Proficiency scores in reading, mathematics and science are based on student responses to items that represent the assessment framework for each domain (see Chapter 2). While different students saw different questions, the test design, which ensured a significant overlap of items across different forms, made it possible to construct proficiency scales that are common to all students for each domain. In general, the PISA frameworks assume that a single continuous scale can be used to report overall proficiency in a domain; but this assumption is further verified during scaling (see below).
PISA proficiency scales are constructed using item-response-theory models, in which the likelihood that the test-taker responds correctly to any question is a function of the question’s characteristics (see below) and of the test-taker’s position on the scale. In other words, the test-taker’s proficiency is associated with a particular point on the scale that indicates the likelihood that he or she responds correctly to any question. Higher values on the scale indicate greater proficiency, which is equivalent to a greater likelihood of responding correctly to any question.
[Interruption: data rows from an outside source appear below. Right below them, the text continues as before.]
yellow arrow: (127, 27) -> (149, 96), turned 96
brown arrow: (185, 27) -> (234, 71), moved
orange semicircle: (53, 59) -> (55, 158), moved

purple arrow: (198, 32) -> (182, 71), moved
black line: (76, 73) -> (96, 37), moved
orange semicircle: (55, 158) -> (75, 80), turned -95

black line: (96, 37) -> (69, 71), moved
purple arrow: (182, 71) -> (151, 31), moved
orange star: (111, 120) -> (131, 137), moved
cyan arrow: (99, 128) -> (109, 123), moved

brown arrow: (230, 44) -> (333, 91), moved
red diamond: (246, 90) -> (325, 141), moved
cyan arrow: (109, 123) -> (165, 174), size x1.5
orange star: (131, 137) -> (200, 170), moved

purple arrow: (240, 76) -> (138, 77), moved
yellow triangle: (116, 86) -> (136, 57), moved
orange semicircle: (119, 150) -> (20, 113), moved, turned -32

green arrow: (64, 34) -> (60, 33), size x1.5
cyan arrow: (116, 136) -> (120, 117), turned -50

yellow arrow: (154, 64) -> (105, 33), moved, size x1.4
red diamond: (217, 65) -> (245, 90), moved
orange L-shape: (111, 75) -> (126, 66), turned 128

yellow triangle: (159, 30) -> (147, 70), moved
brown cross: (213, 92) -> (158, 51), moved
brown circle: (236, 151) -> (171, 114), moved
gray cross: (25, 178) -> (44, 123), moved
A description of the modelling technique used to construct proficiency scales can be found in the PISA 2018 Technical Report (OECD, forthcoming[1]).
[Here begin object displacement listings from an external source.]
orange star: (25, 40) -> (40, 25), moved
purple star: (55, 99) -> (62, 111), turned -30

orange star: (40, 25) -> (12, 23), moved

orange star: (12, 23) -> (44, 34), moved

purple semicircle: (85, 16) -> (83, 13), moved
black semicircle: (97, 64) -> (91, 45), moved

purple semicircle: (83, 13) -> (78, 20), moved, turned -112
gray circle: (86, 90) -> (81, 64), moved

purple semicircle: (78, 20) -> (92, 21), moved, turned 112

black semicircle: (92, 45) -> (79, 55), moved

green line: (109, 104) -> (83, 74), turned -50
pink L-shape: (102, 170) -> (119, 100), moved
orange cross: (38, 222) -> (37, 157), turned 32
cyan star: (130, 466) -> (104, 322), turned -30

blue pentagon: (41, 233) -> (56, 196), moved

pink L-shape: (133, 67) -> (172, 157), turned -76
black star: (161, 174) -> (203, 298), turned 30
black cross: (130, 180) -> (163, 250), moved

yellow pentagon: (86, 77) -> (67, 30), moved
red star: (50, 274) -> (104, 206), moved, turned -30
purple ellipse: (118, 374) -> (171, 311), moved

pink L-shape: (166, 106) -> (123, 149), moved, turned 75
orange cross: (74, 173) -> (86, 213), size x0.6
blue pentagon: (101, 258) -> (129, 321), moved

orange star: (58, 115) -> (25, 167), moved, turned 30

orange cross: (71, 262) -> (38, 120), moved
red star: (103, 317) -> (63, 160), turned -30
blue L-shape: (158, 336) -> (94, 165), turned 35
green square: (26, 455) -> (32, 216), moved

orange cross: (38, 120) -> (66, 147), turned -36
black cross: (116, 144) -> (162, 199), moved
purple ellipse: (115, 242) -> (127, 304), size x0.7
In the item-response-theory models used in PISA, the task characteristics are summarised by two parameters that represent task difficulty and task discrimination. The first parameter, task difficulty, is the point on the scale where there is at least a 50 % probability of a correct response by students who score at or above that point; higher values correspond to more difficult items. For the purpose of describing proficiency levels that represent mastery, PISA often reports the difficulty of a task as the point on the scale where there is at least a 62 % probability of a correct response by students who score at or above that point.1
The second parameter, task discrimination, represents the rate at which the proportion of correct responses increases as a function of student proficiency. For an idealised highly discriminating item, close to 0 % of students respond correctly if their proficiency is below the item difficulty, and close to 100 % of students respond correctly as soon as their proficiency is above the item difficulty. In contrast, for weakly discriminating items, the probability of a correct response still increases as a function of student proficiency, but only gradually.
A single continuous scale can therefore show both the difficulty of questions and the proficiency of test-takers (see Figure I.2.1). By showing the difficulty of each question on this scale, it is possible to locate the level of proficiency in the domain that the question demands. By showing the proficiency of test-takers on the same scale, it is possible to describe each test-taker’s level of skill or literacy by the type of tasks that he or she can perform correctly most of the time.
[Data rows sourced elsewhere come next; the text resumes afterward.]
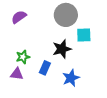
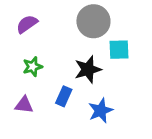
green star: (23, 57) -> (33, 67), moved

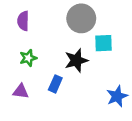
purple semicircle: (27, 24) -> (23, 21), turned -54
blue star: (101, 110) -> (117, 96), moved

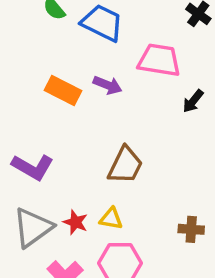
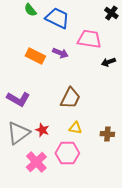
black arrow: (193, 101) -> (108, 62), turned 32
yellow triangle: (111, 219) -> (75, 128), moved

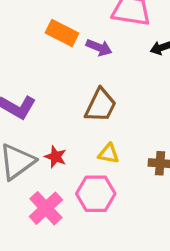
purple arrow: (60, 53) -> (99, 47), moved
orange rectangle: (35, 56) -> (62, 33), moved

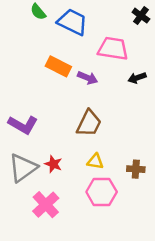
pink hexagon: (96, 194) -> (102, 192), moved

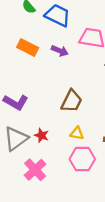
orange rectangle: (58, 66) -> (28, 48), moved
purple arrow: (88, 78) -> (60, 51), moved

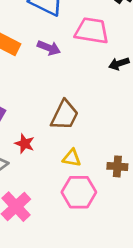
red star: (42, 135) -> (25, 144), moved

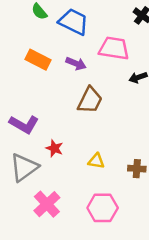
brown trapezoid: (65, 115) -> (90, 100), moved
pink hexagon: (79, 192) -> (103, 208), moved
Estimates of student proficiency are based on the kinds of tasks that students are expected to perform successfully. This means that students are likely to be able to successfully answer questions located at or below the level of difficulty associated with their own position on the scale. Conversely, they are unlikely to be able to successfully answer questions above the level of difficulty associated with their position on the scale.2
The higher a student’s proficiency level is located above a given test question, the more likely is he or she to be able to answer the question successfully. The discrimination parameter for this particular test question indicates how quickly the likelihood of a correct response increases. The further the student’s proficiency is located below a given question, the less likely is he or she to be able to answer the question successfully. In this case, the discrimination parameter indicates how fast this likelihood decreases as the distance between the student’s proficiency and the question’s difficulty increases.